Lightly, Ryan raked his fingers over the bills. Although he’d never been driven by money, seeing and touching this much cash sent tingles down his spine. Last night, while lying in bed, he had tried
to make himself fall asleep by pretending the money might actually be there and asking himself what he might do with it. In the realm of the hypothetical and highly unlikely, he had resolved to give it all away to charity. He wouldn’t want the fruits of a crime—even if, as Dad had said, the man deserved to be blackmailed. But with all this green staring him in the face, the issues weren’t so black and white. Had he not dedicated his career to a low-income community, he might easily have earned this much cash in a normal-paying medical practice. Maybe this was God’s way of making him whole for a life of good deeds.
Get over yourself, Duffy.
He closed up the suitcase and put it back in the hole, covering it with the insulation and loose planks, just the way he had found it. He slid the heavy chest back in place.
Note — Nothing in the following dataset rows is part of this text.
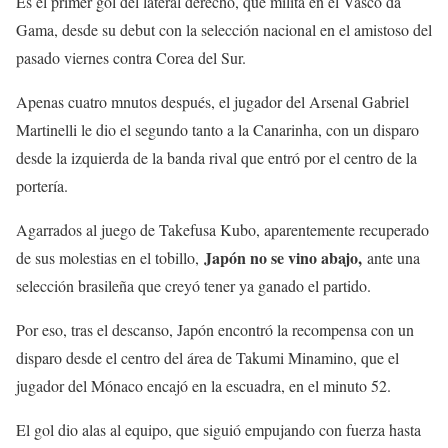
Es el primer gol del lateral derecho, que milita en el Vasco da
Gama, desde su debut con la selección nacional en el amistoso del
pasado viernes contra Corea del Sur.
Apenas cuatro mnutos después, el jugador del Arsenal Gabriel
Martinelli le dio el segundo tanto a la Canarinha, con un disparo
desde la izquierda de la banda rival que entró por el centro de la
portería.
Agarrados al juego de Takefusa Kubo, aparentemente recuperado
Japón no se vino abajo,
de sus molestias en el tobillo,
ante una
selección brasileña que creyó tener ya ganado el partido.
Por eso, tras el descanso, Japón encontró la recompensa con un
disparo desde el centro del área de Takumi Minamino, que el
jugador del Mónaco encajó en la escuadra, en el minuto 52.
El gol dio alas al equipo, que siguió empujando con fuerza hasta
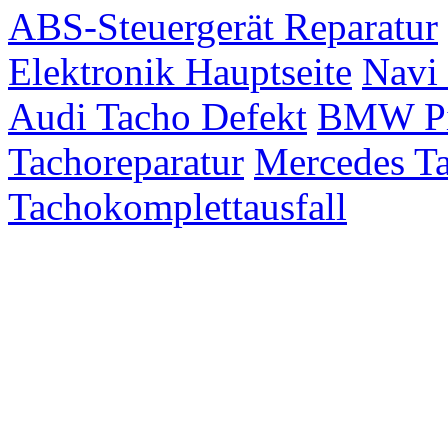
ABS-Steuergerät Reparatur
Elektronik Hauptseite
Navi 
Audi Tacho Defekt
BMW Pix
Tachoreparatur
Mercedes Ta
Tachokomplettausfall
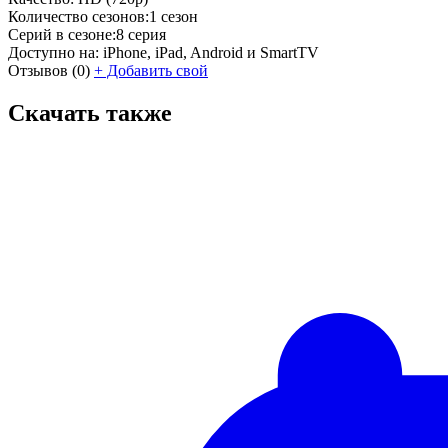
Количество сезонов:
1 сезон
Серий в сезоне:
8 серия
Доступно на:
iPhone, iPad, Android и SmartTV
Отзывов
(0)
+
Добавить свой
Скачать также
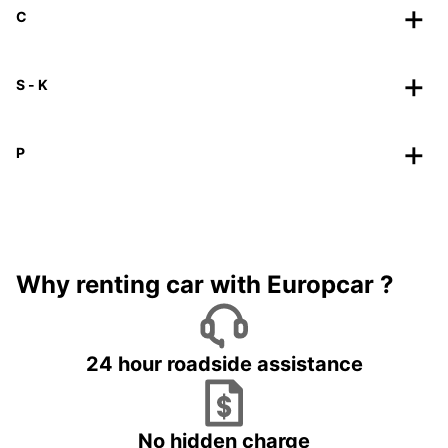
C
S - K
P
Why renting car with Europcar ?
24 hour roadside assistance
No hidden charge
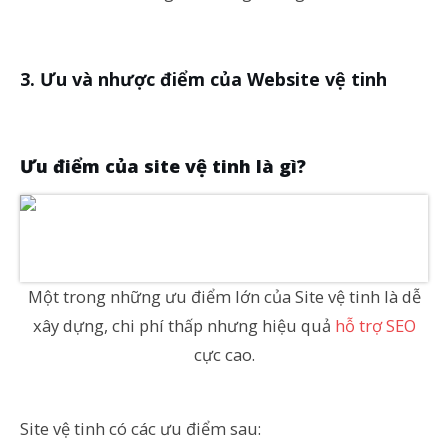
Ưu và nhược điểm của Website vệ tinh
Ưu điểm của site vệ tinh là gì?
Một trong những ưu điểm lớn của Site vệ tinh là dễ
xây dựng, chi phí thấp nhưng hiệu quả
hỗ trợ SEO
cực cao.
Site vệ tinh có các ưu điểm sau:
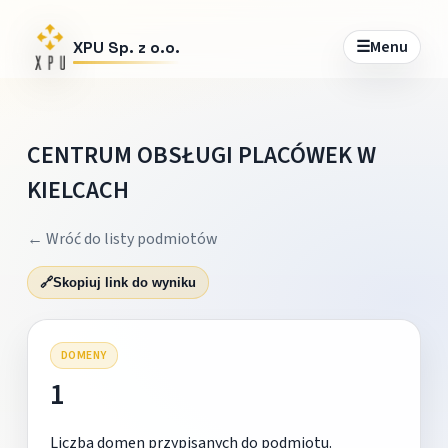
☰
Menu
XPU Sp. z o.o.
CENTRUM OBSŁUGI PLACÓWEK W
KIELCACH
← Wróć do listy podmiotów
🔗
Skopiuj link do wyniku
DOMENY
1
Liczba domen przypisanych do podmiotu.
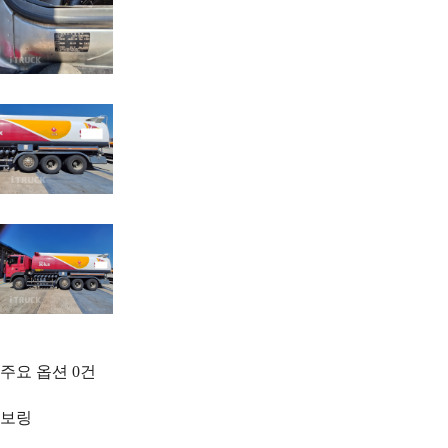
주요 옵션
0
건
보링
Quickly, he retraced his steps to the ladder. He’d deal with the money later. After the funeral.
After one more talk with Dad.
Ryan climbed down the ladder, into the hall. His shirt was dirty and soaked with sweat. He ducked into the bathroom and splashed cold water on his face. He threw his shirt in the hamper, then started toward his room for a clean one. He stopped as he passed the stairwell. It sounded like his mother sobbing in the living room. He hurried down the stairs. She was alone on the couch, shoulders slumped, still wearing her robe and slippers.
“What is it, Mom?”
She looked up, and he knew.
He came to her side, took her in his arms. She’d always been petite, but never so frail.
Her body shook, her voice was quaking. “It was
so…peaceful. His touch. His breath. His presence. It all just faded away.”
“It’s okay, Mom.”
“It’s like he was ready,” she said, sniffling. “As if he’d just decided it was time.”
Ryan bristled.
As if he’d rather die than face his son again.
His mother shook harder in his arms, the tears flowing freely. He held her close, rocking gently. “Don’t worry,” he whispered, almost speaking to himself. “I’ll take care of everything.”